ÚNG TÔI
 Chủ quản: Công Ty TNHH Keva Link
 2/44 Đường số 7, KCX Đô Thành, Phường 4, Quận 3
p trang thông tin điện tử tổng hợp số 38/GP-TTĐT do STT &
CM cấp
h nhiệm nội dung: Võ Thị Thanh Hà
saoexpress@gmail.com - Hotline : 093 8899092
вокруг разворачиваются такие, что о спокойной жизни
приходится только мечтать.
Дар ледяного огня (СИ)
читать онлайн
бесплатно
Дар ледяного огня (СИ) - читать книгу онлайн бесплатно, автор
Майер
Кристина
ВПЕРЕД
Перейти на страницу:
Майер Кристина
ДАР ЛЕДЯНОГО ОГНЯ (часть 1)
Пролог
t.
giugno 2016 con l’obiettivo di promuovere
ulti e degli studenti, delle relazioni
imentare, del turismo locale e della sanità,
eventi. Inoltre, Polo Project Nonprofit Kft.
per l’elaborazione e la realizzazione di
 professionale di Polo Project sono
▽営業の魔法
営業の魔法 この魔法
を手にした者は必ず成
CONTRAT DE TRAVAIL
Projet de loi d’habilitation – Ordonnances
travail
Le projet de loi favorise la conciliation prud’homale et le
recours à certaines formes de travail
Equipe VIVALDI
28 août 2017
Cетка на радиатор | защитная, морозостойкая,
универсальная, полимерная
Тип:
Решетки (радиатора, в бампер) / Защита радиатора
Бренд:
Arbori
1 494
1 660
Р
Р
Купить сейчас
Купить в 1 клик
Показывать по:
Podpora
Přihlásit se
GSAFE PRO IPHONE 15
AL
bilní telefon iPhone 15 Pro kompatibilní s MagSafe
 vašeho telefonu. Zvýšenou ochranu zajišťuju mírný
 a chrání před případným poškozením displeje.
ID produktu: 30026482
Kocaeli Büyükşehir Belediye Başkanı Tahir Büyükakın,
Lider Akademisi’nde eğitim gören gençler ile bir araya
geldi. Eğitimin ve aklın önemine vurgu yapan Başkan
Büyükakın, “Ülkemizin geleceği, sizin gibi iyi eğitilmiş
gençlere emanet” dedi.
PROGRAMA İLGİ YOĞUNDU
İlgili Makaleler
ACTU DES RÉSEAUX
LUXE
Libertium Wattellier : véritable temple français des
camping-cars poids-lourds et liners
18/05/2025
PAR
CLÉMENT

####################

When answering, write out each of the lines above exactly as given.

Task output:
ÚNG TÔI
 Chủ quản: Công Ty TNHH Keva Link
 2/44 Đường số 7, KCX Đô Thành, Phường 4, Quận 3
p trang thông tin điện tử tổng hợp số 38/GP-TTĐT do STT &
CM cấp
h nhiệm nội dung: Võ Thị Thanh Hà
saoexpress@gmail.com - Hotline : 093 8899092
вокруг разворачиваются такие, что о спокойной жизни
приходится только мечтать.
Дар ледяного огня (СИ)
читать онлайн
бесплатно
Дар ледяного огня (СИ) - читать книгу онлайн бесплатно, автор
Майер
Кристина
ВПЕРЕД
Перейти на страницу:
Майер Кристина
ДАР ЛЕДЯНОГО ОГНЯ (часть 1)
Пролог
t.
giugno 2016 con l’obiettivo di promuovere
ulti e degli studenti, delle relazioni
imentare, del turismo locale e della sanità,
eventi. Inoltre, Polo Project Nonprofit Kft.
per l’elaborazione e la realizzazione di
 professionale di Polo Project sono
▽営業の魔法
営業の魔法 この魔法
を手にした者は必ず成
CONTRAT DE TRAVAIL
Projet de loi d’habilitation – Ordonnances
travail
Le projet de loi favorise la conciliation prud’homale et le
recours à certaines formes de travail
Equipe VIVALDI
28 août 2017
Cетка на радиатор | защитная, морозостойкая,
универсальная, полимерная
Тип:
Решетки (радиатора, в бампер) / Защита радиатора
Бренд:
Arbori
1 494
1 660
Р
Р
Купить сейчас
Купить в 1 клик
Показывать по:
Podpora
Přihlásit se
GSAFE PRO IPHONE 15
AL
bilní telefon iPhone 15 Pro kompatibilní s MagSafe
 vašeho telefonu. Zvýšenou ochranu zajišťuju mírný
 a chrání před případným poškozením displeje.
ID produktu: 30026482
Kocaeli Büyükşehir Belediye Başkanı Tahir Büyükakın,
Lider Akademisi’nde eğitim gören gençler ile bir araya
geldi. Eğitimin ve aklın önemine vurgu yapan Başkan
Büyükakın, “Ülkemizin geleceği, sizin gibi iyi eğitilmiş
gençlere emanet” dedi.
PROGRAMA İLGİ YOĞUNDU
İlgili Makaleler
ACTU DES RÉSEAUX
LUXE
Libertium Wattellier : véritable temple français des
camping-cars poids-lourds et liners
18/05/2025
PAR
CLÉMENT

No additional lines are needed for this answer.